Analistas do Boletim Focus apontam que as projeções da taxa básica dos juros podem auferir dois cortes de 0,25 ponto percentual da Selic até o fim do ano.
A expectativa da mediana para a taxa básica de juros no fim do próximo ano caiu de 14%, onde permaneceu nas últimas cinco semanas, para 13,75%.
A avaliação ocorrida nesta segunda-feira (3) surge quando se encontra na iminência de acontecer a obtenção da reunião do Comitê de Política Monetária (Copom) do Banco Central (BC).
Nesta terça-feira (4) inicia o encontro com os entes do Copom debatendo o cenário econômico com expectativa de que a nova Taxa Selic seja anunciada amanhã.
O panorama atribui num momento sobre a sequência de dados inflacionários favoráveis ao contexto, com destaque para o IPCA-15 de julho, que projetou índices abaixo do esperado.
Segundo a Ativa Investimentos, a mudança nas projeções reflete uma “reação direta à melhor conjuntura inflacionária”, após dados recentes da inflação resultar melhores do que o esperado e uma perspectiva mais branda para o preço das commodities.
Especialistas avaliam possibilidade de corte mais profundo da Selic
O Copom ainda irá realizar mais três reuniões, contabilizando com a projeção deste mês. O CEO da Asset, Gustavo Assis, destaca que a nova decisão tende a produzir um corte de 0,25 ponto percentual.
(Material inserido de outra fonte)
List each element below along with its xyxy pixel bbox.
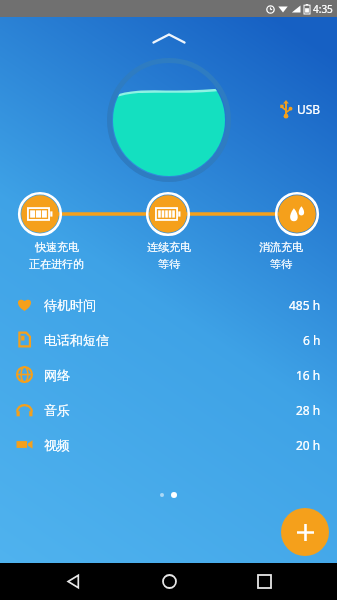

No entanto, menciona que a redução da projeção do Focus para 13,75% no fim do ano indica que o mercado começou a admitir mais algum espaço para flexibilização, mas não autoriza projetar 13% automaticamente.
“Para chegar a esse patamar em 2026, o Banco Central precisaria abandonar em algum momento o ritmo de 0,25 ponto, algo que exigiria uma sequência consistente de inflação abaixo do esperado”, frisa.
Ao passo que o especialista ressalta que o cenário mais provável continua sendo de cortes graduais, intercalados por eventual pausa para reavaliar os dados.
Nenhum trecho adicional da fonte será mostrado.